The ‘closed-loop system’ as the basis for the heat battery. Air circulates in it, thanks to a fan (bottom center). Cold, moist air enters the boiler (white, top left) which contains the salt particles. The reaction with salt makes the air dry and warm. The heat exchanger (bottom left) extracts the heat. The cold air enters the condenser to humidify it again and so it can go back to the boiler. This process can also take place in reverse, whereby the dry air is heated (with heat exchanger), the salt is dried, becomes moist and cold and is dried again by evaporator. Photo: Bart van Overbeeke.

Eventually, Adan arrived at the so-called “closed-loop system” (see image), a demonstrator of which he built in 2019. This recirculating system consists of components including a heat exchanger, fan, evaporator/condenser and a boiler with salt particles. At 7 kWh, the thing was still pretty minimal – in theory, this could provide heating for a typical family of four for two days.

“It still looked pretty basic, with existing, mature technology, but it allowed us to demonstrate that our concept, simple as it was, worked. Evidence that allowed Adan within the European consortium HEAT-INSYDE (including TU/e, TNO, Caldic and parties from France, Belgium, Poland and Switzerland) to win a European subsidy of seven million euros for further development. The team then set to work to ‘upgrade’ the demonstrator to a prototype ready for use in practice. This has now been achieved.

2. The technology is optimized for real-world use

In terms of dimensions, the prototype that has now been realized is probably comparable to the demonstrator, but that is where the visible similarities end. The prototype looks like a sort of large cabinet with dozens of lockers, with all sorts of loose cables sticking out of the side.

The prototype with the “lockers” that each form a separate module of the thermal battery. Photo: Vincent van den Hoogen

Amazingly, each duo of small ‘lockers’ represents a heat battery that matches the entire, original demonstrator in terms of storage capacity. The whole device contains some 30 ‘lockers’, with a total storage capacity of over 200 kWh. Adan puts it into perspective: “That’s equivalent to two fully charged Tesla’s.”

“We have optimized the earlier version in countless ways,” Adan proudly explains. “We redesigned the individual components, such as the evaporator and heat exchanger, made better use of space and used other materials.” Meanwhile, the unit also includes a measurement and control system, for example, so that you know when to charge and how much heat is left in the system.

Most applications do not require such a large battery. That’s why we deliberately chose those multiple, small units that you can combine at will; a modular system, in other words. “If you have one big container of salt, you have to start using it all at once. That’s really inefficient,” says Adan. So you can use ‘bits’ of the battery, separate from the rest.

In addition, the separate units offer all kinds of design possibilities, making different shapes and sizes possible, depending on the desired practical situation. Adan speaks of a user-oriented prototype. “It is not yet a product, but everything is now ready to be tested for the first time in a real-world situation.”

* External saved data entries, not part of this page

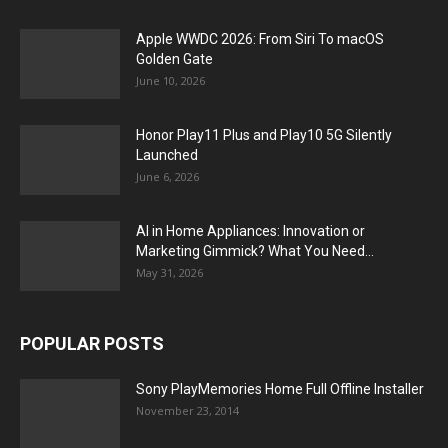
Apple WWDC 2026: From Siri To macOS
Golden Gate
June 10, 2026
Honor Play11 Plus and Play10 5G Silently
Launched
June 6, 2026
AI in Home Appliances: Innovation or
Marketing Gimmick? What You Need...
May 31, 2026
POPULAR POSTS
Sony PlayMemories Home Full Offline Installer
November 23, 2014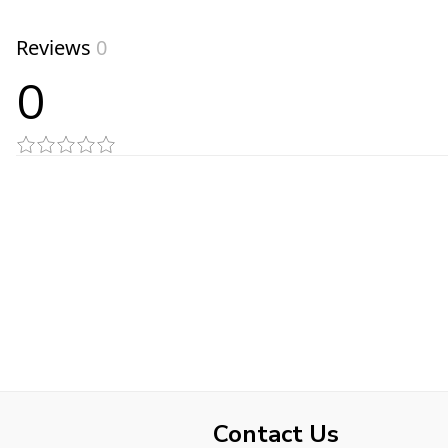
Reviews
0
0
Contact Us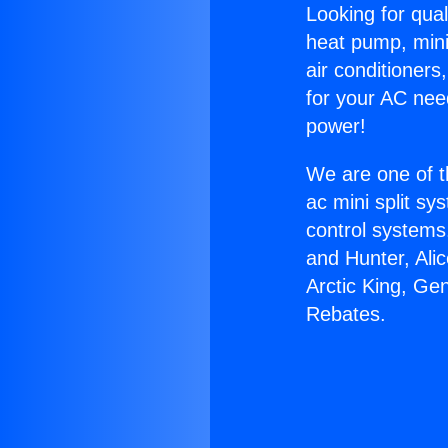
Looking for qual
heat pump, mini 
air conditioners
for your AC nee
power!
We are one of t
ac mini split sy
control systems
and Hunter, Ali
Arctic King, Ge
Rebates.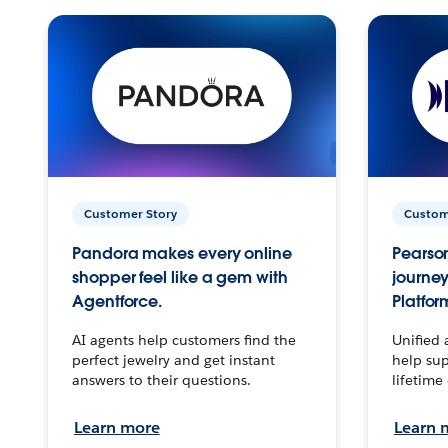
Customer Story
Custom
Pandora makes every online
Pearson
shopper feel like a gem with
journey
Agentforce.
Platfor
AI agents help customers find the
Unified 
perfect jewelry and get instant
help sup
answers to their questions.
lifetime
Learn more
Learn 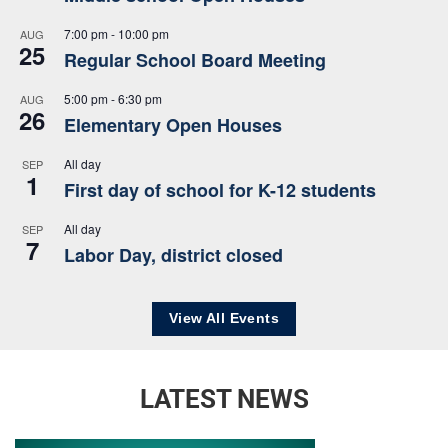
7:00 pm
-
10:00 pm
AUG
25
Regular School Board Meeting
5:00 pm
-
6:30 pm
AUG
26
Elementary Open Houses
All day
SEP
1
First day of school for K-12 students
All day
SEP
7
Labor Day, district closed
View All Events
LATEST NEWS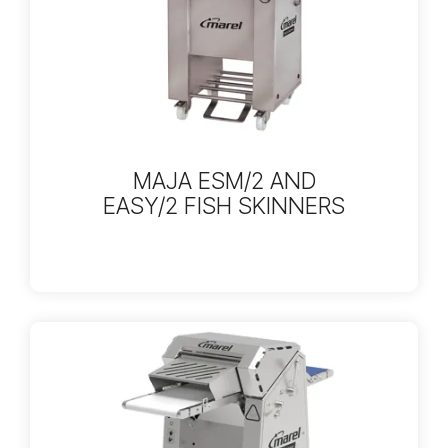
MAJA ESM/2 AND
EASY/2 FISH SKINNERS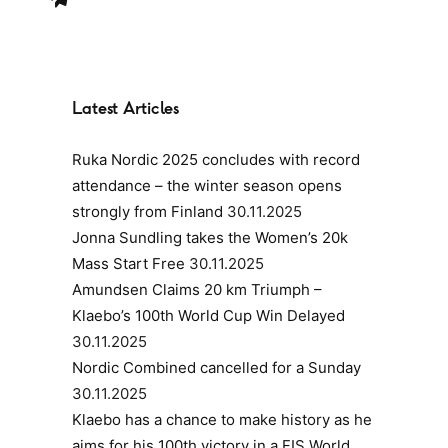
Latest Articles
Ruka Nordic 2025 concludes with record
attendance – the winter season opens
strongly from Finland
30.11.2025
Jonna Sundling takes the Women’s 20k
Mass Start Free
30.11.2025
Amundsen Claims 20 km Triumph –
Klaebo’s 100th World Cup Win Delayed
30.11.2025
Nordic Combined cancelled for a Sunday
30.11.2025
Klaebo has a chance to make history as he
aims for his 100th victory in a FIS World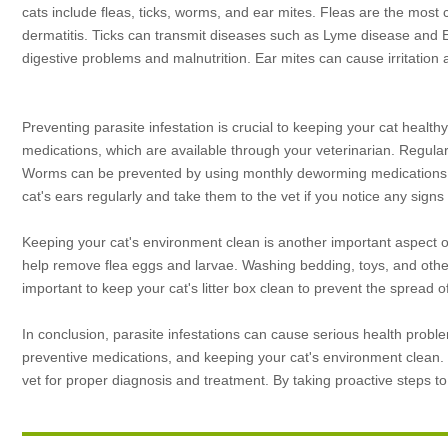
cats include fleas, ticks, worms, and ear mites. Fleas are the most 
dermatitis. Ticks can transmit diseases such as Lyme disease and
digestive problems and malnutrition. Ear mites can cause irritation 
Preventing parasite infestation is crucial to keeping your cat health
medications, which are available through your veterinarian. Regular
Worms can be prevented by using monthly deworming medications, wh
cat's ears regularly and take them to the vet if you notice any signs of
Keeping your cat's environment clean is another important aspect of
help remove flea eggs and larvae. Washing bedding, toys, and other i
important to keep your cat's litter box clean to prevent the spread o
In conclusion, parasite infestations can cause serious health prob
preventive medications, and keeping your cat's environment clean. If
vet for proper diagnosis and treatment. By taking proactive steps t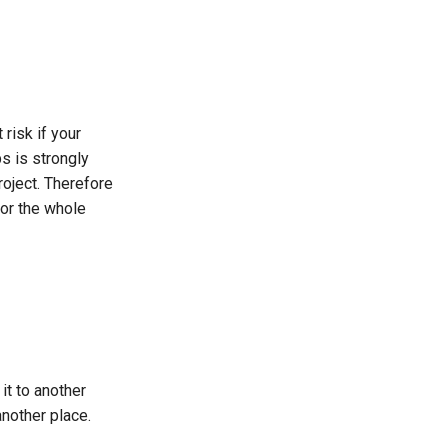
 risk if your
s is strongly
roject. Therefore
for the whole
it to another
another place.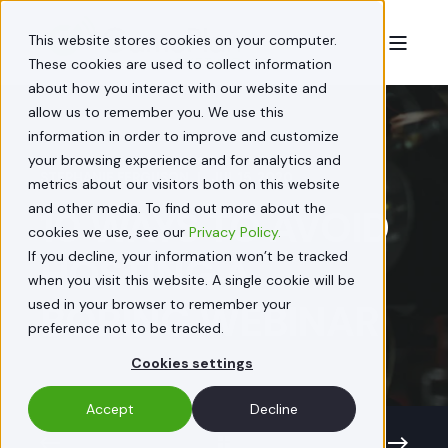
This website stores cookies on your computer.
These cookies are used to collect information
about how you interact with our website and
allow us to remember you. We use this
information in order to improve and customize
your browsing experience and for analytics and
STEPHANIE FERGUSON
JUL 15, 2020
metrics about our visitors both on this website
and other media. To find out more about the
10 WAYS TO AVOID
cookies we use, see our
Privacy Policy.
If you decline, your information won’t be tracked
HOSTING A
when you visit this website. A single cookie will be
used in your browser to remember your
BORING WEBINAR
preference not to be tracked.
Cookies settings
Accept
Decline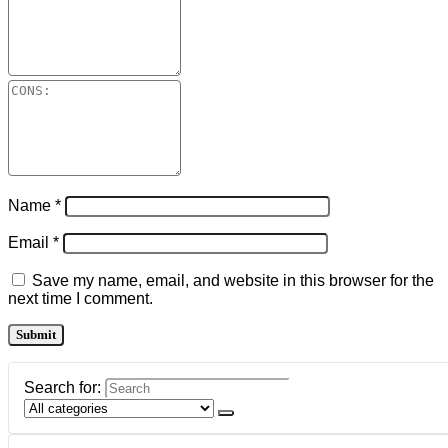
Name
*
Email
*
Save my name, email, and website in this browser for the
next time I comment.
Search for:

Photo: Vincent van den Hoogen

And that testing will start later this year, with the first pilots of the heat battery in homes. A battery of about 70 kWh will be installed – enough to last a few days without sun or wind – in four homes, two in Eindhoven, one in Poland and one in France.

Even though it is ‘only’ four homes, Adan expects that they will “learn an awful lot from this.” For example, testing is going to provide valuable input as to what else is needed in practice to apply the battery on a large scale as well as what the user thinks of it. For example, should there be an app to operate the battery?